4 Sex Myths Debunked

Libido pop quiz! How informed are you on the more out-there aspects of female sexuality?

woman with whip
(Image credit: Liz Von Hoene)

Q: Does better foreplay = better orgasm?

A: NO. Longer sex does! A recent study found our ability to orgasm depended not on foreplay but on the "quality and duration" of sex. European scientists asked 2,360 women to track whether they had orgasms, and how long they'd engaged in foreplay and actual sex, whenever they got it on. The findings? Length of intercourse was more important for orgasms than foreplay. Focusing "on vaginal sensations during intercourse" — not before — is the orgasmic secret, says Stuart Brody, Ph.D., the study's author and professor of psychology at the University of the West of Scotland. (A second study found that longer penises also contributed to orgasms. So much for that old saw about size not mattering.)


Q: Can some women really think their way to an orgasm?

A: YES. Climax without physical contact exists. Up to 10 percent of women can orgasm just by thinking about it, says Barry Komisaruk, a professor of psychology at Rutgers University in New Jersey, who's been studying thought-induced orgasms, or "thinking off," since the 1990s. Recently, he imaged the brains of women having orgasms from physical and then mental stimulation, and concluded that the thought-induced orgasms were the real deal. The women he studied used everything from porn to auditory cues (whispered sweet nothings) to relaxing imagery (walking on the beach) to reach orgasm — and at least one didn't discover her, um, talent until her mid-30s. So could others out there unknowingly have this ability? Maybe, Komisaruk says. "The brain can do very surprising things."

Q: Does the G-spot exist?

A: NO. The G-spot might be purely fictional, according to researchers at King's College, who studied sets of twins where one sister reported a G-spot to try and find a genetic basis for the spot's existence. They came up empty. "Women reporting a G-spot were more open in their sexuality and more susceptible to sexual stimuli," says Andrea Burri, MsC, who worked on the study. "But we concluded that self-reported G-spots don't exist — or self-reporting is the wrong way to assess this." We say, get visualizing. If G-spots are all mental, then anyone can have one. And that's good news.

Q: Is there really a sex fetish involving balloons?

A: YES. Foot fetishes look positively pedestrian next to "looning," which involves sex with a balloon prop.
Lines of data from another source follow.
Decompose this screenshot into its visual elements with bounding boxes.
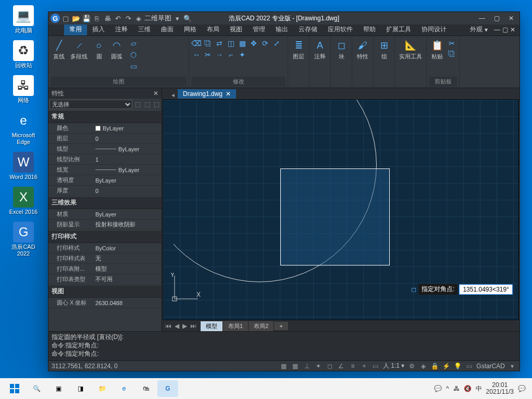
- draw-small-1[interactable]: ▱: [128, 38, 139, 49]
- annotation-button[interactable]: A注释: [312, 38, 328, 62]
- qa-open-icon[interactable]: 📂: [71, 14, 81, 23]
- store-button[interactable]: 🛍: [135, 380, 156, 397]
- property-row[interactable]: 打印样式表无: [48, 253, 162, 264]
- dropdown-icon[interactable]: ▾: [172, 14, 182, 23]
- dynamic-input-value[interactable]: 1351.0493<319°: [460, 285, 512, 294]
- layout-next-icon[interactable]: ▶: [181, 322, 188, 330]
- layout-first-icon[interactable]: ⏮: [164, 322, 172, 330]
- notifications-icon[interactable]: 💬: [518, 385, 526, 392]
- circle-button[interactable]: ○圆: [91, 38, 107, 62]
- property-group-header[interactable]: 常规: [48, 110, 162, 123]
- polar-toggle[interactable]: ✦: [314, 362, 323, 370]
- paste-button[interactable]: 📋粘贴: [429, 38, 446, 62]
- property-row[interactable]: 圆心 X 坐标2630.0488: [48, 298, 162, 308]
- modify-rotate[interactable]: ⟳: [260, 38, 270, 49]
- layout-last-icon[interactable]: ⏭: [189, 322, 197, 330]
- ribbon-tab[interactable]: 应用软件: [323, 23, 358, 35]
- document-tab[interactable]: Drawing1.dwg✕: [178, 89, 236, 99]
- property-row[interactable]: 透明度ByLayer: [48, 175, 162, 186]
- ribbon-tab[interactable]: 常用: [64, 23, 87, 35]
- modify-fillet[interactable]: ⌐: [226, 50, 236, 60]
- desktop-icon[interactable]: WWord 2016: [5, 152, 42, 180]
- modify-extend[interactable]: →: [214, 50, 225, 60]
- status-menu[interactable]: ▾: [508, 362, 516, 370]
- property-row[interactable]: 图层0: [48, 134, 162, 144]
- chat-icon[interactable]: 💬: [434, 385, 442, 392]
- maximize-button[interactable]: ▢: [490, 14, 503, 23]
- qa-new-icon[interactable]: ▢: [61, 14, 70, 23]
- start-button[interactable]: [4, 380, 25, 397]
- properties-button[interactable]: 🖌特性: [354, 38, 371, 62]
- widgets-button[interactable]: ◨: [70, 380, 91, 397]
- desktop-icon[interactable]: 💻此电脑: [5, 5, 42, 34]
- snap-toggle[interactable]: ▦: [291, 362, 300, 370]
- app-logo-icon[interactable]: G: [51, 14, 60, 23]
- group-button[interactable]: ⊞组: [376, 38, 392, 62]
- volume-icon[interactable]: 🔇: [464, 385, 472, 392]
- layer-button[interactable]: ≣图层: [290, 38, 307, 62]
- arc-button[interactable]: ◠圆弧: [108, 38, 125, 62]
- cad-taskbar-button[interactable]: G: [157, 380, 178, 397]
- layout-tab[interactable]: 布局1: [223, 321, 249, 331]
- ribbon-tab[interactable]: 网格: [179, 23, 202, 35]
- scale-display[interactable]: 人 1:1 ▾: [383, 361, 404, 370]
- property-row[interactable]: 打印表类型不可用: [48, 274, 162, 285]
- block-button[interactable]: ◻块: [333, 38, 350, 62]
- selection-dropdown[interactable]: 无选择: [50, 100, 132, 109]
- ribbon-tab[interactable]: 视图: [225, 23, 248, 35]
- layout-add-button[interactable]: +: [274, 322, 288, 330]
- props-close-icon[interactable]: ✕: [153, 90, 158, 97]
- qa-saveas-icon[interactable]: ⎘: [92, 14, 102, 23]
- layout-prev-icon[interactable]: ◀: [174, 322, 180, 330]
- desktop-icon[interactable]: eMicrosoftEdge: [5, 110, 42, 146]
- hardware-accel[interactable]: ⚡: [442, 362, 450, 370]
- ribbon-tab[interactable]: 云存储: [293, 23, 323, 35]
- props-tool-2[interactable]: ⬚: [143, 100, 151, 108]
- ribbon-tab[interactable]: 布局: [202, 23, 225, 35]
- clock[interactable]: 20:012021/11/3: [486, 382, 514, 395]
- props-tool-1[interactable]: ⬚: [133, 100, 142, 108]
- property-row[interactable]: 厚度0: [48, 186, 162, 196]
- qa-redo-icon[interactable]: ↷: [123, 14, 133, 23]
- tab-close-icon[interactable]: ✕: [226, 90, 231, 98]
- property-row[interactable]: 阴影显示投射和接收阴影: [48, 220, 162, 230]
- desktop-icon[interactable]: G浩辰CAD2022: [5, 222, 42, 257]
- line-button[interactable]: ╱直线: [51, 38, 67, 62]
- qa-undo-icon[interactable]: ↶: [113, 14, 122, 23]
- property-row[interactable]: 线型比例1: [48, 154, 162, 165]
- qa-workspace-icon[interactable]: ◈: [134, 14, 143, 23]
- modify-trim[interactable]: ✂: [203, 50, 213, 60]
- search-button[interactable]: 🔍: [26, 380, 47, 397]
- minimize-button[interactable]: —: [476, 14, 488, 23]
- props-tool-3[interactable]: ⬚: [152, 100, 160, 108]
- dyn-toggle[interactable]: +: [360, 362, 368, 370]
- ribbon-tab[interactable]: 扩展工具: [381, 23, 416, 35]
- ribbon-tab[interactable]: 三维: [133, 23, 156, 35]
- desktop-icon[interactable]: 🖧网络: [5, 75, 42, 104]
- desktop-icon[interactable]: XExcel 2016: [5, 187, 42, 215]
- modify-erase[interactable]: ⌫: [191, 38, 202, 49]
- ribbon-tab[interactable]: 注释: [110, 23, 133, 35]
- draw-small-3[interactable]: ▭: [128, 61, 139, 71]
- ortho-toggle[interactable]: ⊥: [303, 362, 311, 370]
- isolate-toggle[interactable]: 💡: [453, 362, 462, 370]
- modify-stretch[interactable]: ↔: [191, 50, 202, 60]
- command-line[interactable]: 指定圆的半径或 [直径(D)]:命令:指定对角点:命令:指定对角点:: [48, 331, 519, 360]
- draw-small-2[interactable]: ⬡: [128, 50, 139, 60]
- ribbon-tab[interactable]: 帮助: [358, 23, 381, 35]
- cut-icon[interactable]: ✂: [447, 38, 457, 49]
- qa-print-icon[interactable]: 🖶: [103, 14, 112, 23]
- property-row[interactable]: 打印样式ByColor: [48, 243, 162, 253]
- appearance-menu[interactable]: 外观▾—▢✕: [466, 23, 519, 35]
- utilities-button[interactable]: 📐实用工具: [397, 38, 424, 62]
- copy-icon[interactable]: ⿻: [447, 49, 457, 59]
- ribbon-tab[interactable]: 曲面: [156, 23, 179, 35]
- annotation-scale[interactable]: ⚙: [407, 362, 416, 370]
- ribbon-tab[interactable]: 管理: [248, 23, 270, 35]
- grid-toggle[interactable]: ▦: [280, 362, 288, 370]
- drawing-canvas[interactable]: YX ◻ 指定对角点: 1351.0493<319°: [163, 99, 519, 320]
- property-group-header[interactable]: 三维效果: [48, 196, 162, 209]
- edge-button[interactable]: e: [114, 380, 134, 397]
- desktop-icon[interactable]: ♻回收站: [5, 40, 42, 69]
- modify-mirror[interactable]: ⇄: [214, 38, 225, 49]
Couples put an inflated balloon between their lower abdomens during sex, then get off on anticipating and hearing an unexpected pop. Is the horny helium craze erotic, or full of hot air? Kellogg-Spadt, of Philadelphia's Pelvic and Sexual Health Institute, says that some "paraphilias [unusual or unhealthy sexual practices] are no laughing matter. They can go from something that seems benign to criminal behavior." Not to burst your bubble, but before embracing a fetish like looning, Kellogg-Spadt suggests checking if "harm to self or others, breaking the law, or a power differential" is involved.